OBSTACLES TO OVERCOME
So what's the likelihood that these sorts of partnerships will become more prevalent? The private sector's $4 billion per year investment in education is a drop in the bucket when you consider the $600 billion total spent annually on US K-12 education. But it is still a significant sum with high-impact potential. Unfortunately, no clear, aggregate data exist to indicate how that money is spent, or its effectiveness.
The U.S. Competitiveness Project and its partners surveyed business leaders and school superintendents to gain a clearer understanding of the two groups' interactions.
The picture that emerges is a mixed one. On the plus side, 95 percent of superintendents could point to some form of business engagement in their districts. But on closer examination, much of that engagement can be characterized as "checkbook philanthropy" in the form of donated money, goods, and scholarships.
"These are noble efforts that are effective in their own way," says Rivkin, "but they don't result in positive, lasting improvements to the system."
Superintendents are happy with this sort of interaction, the survey showed, and 80 percent would welcome more collaboration, with a majority indicating openness to new types of engagement.

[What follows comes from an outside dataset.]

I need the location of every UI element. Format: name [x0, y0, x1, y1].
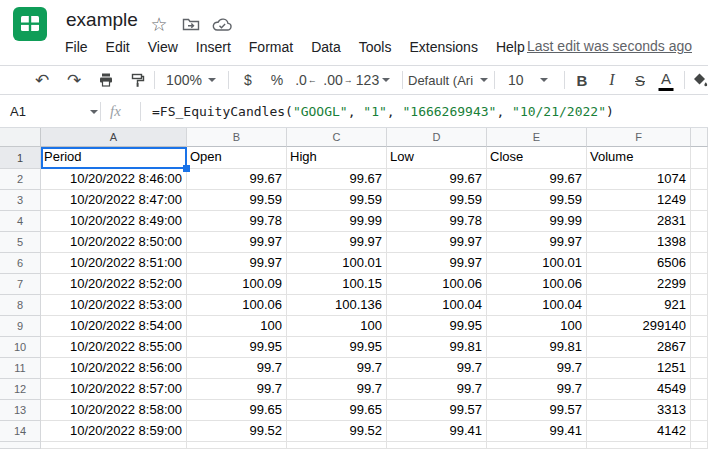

The two groups had very different perceptions of the effectiveness of K-12 education, however: Business leaders characterized the system as "poor and deteriorating" compared to other advanced nations' while superintendents saw it as "strong and keeping pace."
Another potential barrier to productive partnership: Business leaders tend to give themselves more credit for being informed about education than superintendents do.
Rivkin notes that in the survey of superintendents, the qualitative comments section also showed a clear undercurrent of distrust and lack of respect. "The gist was that a business leader would come in and say, 'I know how to run my business so I know how to run your school.'" The attitude that superintendents desired of business leaders was quite different: "I'm going to learn first, you're the professionals when it comes to education," Rivkin summarizes. "I'll have my ideas, but we're going to do this together."
The group's ongoing efforts currently include several publications available for download at the U.S. Competitiveness Project's website, including Lasting Impact: A Business Leader's Playbook for Supporting America's Schools and Partial Credit: How America's School Superintendents See Business as a Partner.
"There are some good, evidence-based programs that business leaders can start getting behind," Rivkin says, "but there's no question that we need a better understanding of what actually works."
The partnership between business and education must be long term, he adds. "The problems that we've seen in the education system and in our approach to human capital have been a generation in the making, and it will take a generation to set them right. Most businesses have an approach to partnering with educators that made sense in the past but is not adequate for the needs or the opportunities of the future."